Metamath Proof Explorer

Theorem ralrn

Description: Restricted universal quantification over the range of a function. (Contributed by Mario Carneiro, 24-Dec-2013) (Revised by Mario Carneiro, 20-Aug-2014)

		Ref	Expression
	Hypothesis	rexrn.1	\|- ( x = ( F ` y ) -> ( ph <-> ps ) )
	Assertion	ralrn	\|- ( F Fn A -> ( A. x e. ran F ph <-> A. y e. A ps ) )

Proof

Step	Hyp	Ref	Expression
1		rexrn.1	\|- ( x = ( F ` y ) -> ( ph <-> ps ) )
2		fvexd	\|- ( ( F Fn A /\ y e.

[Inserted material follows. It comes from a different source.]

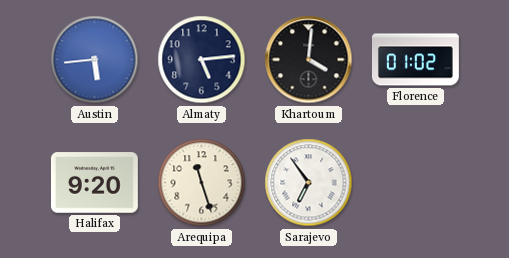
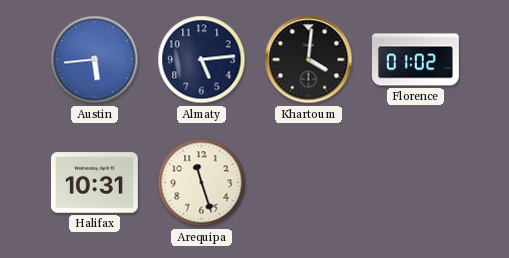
Halifax: 9:20 -> 10:31
Sarajevo: 6:54 -> none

A ) -> ( F ` y ) e. _V )
3		fvelrnb	\|- ( F Fn A -> ( x e. ran F <-> E. y e. A ( F ` y ) = x ) )
4		eqcom	\|- ( ( F ` y ) = x <-> x = ( F ` y ) )
5	4	rexbii	\|- ( E. y e. A ( F ` y ) = x <-> E. y e. A x = ( F ` y ) )
6	3 5	bitrdi	\|- ( F Fn A -> ( x e. ran F <-> E. y e. A x = ( F ` y ) ) )
7	1	adantl	\|- ( ( F Fn A /\ x = ( F ` y ) ) -> ( ph <-> ps ) )
8	2 6 7	ralxfr2d	\|- ( F Fn A -> ( A. x e. ran F ph <-> A. y e. A ps ) )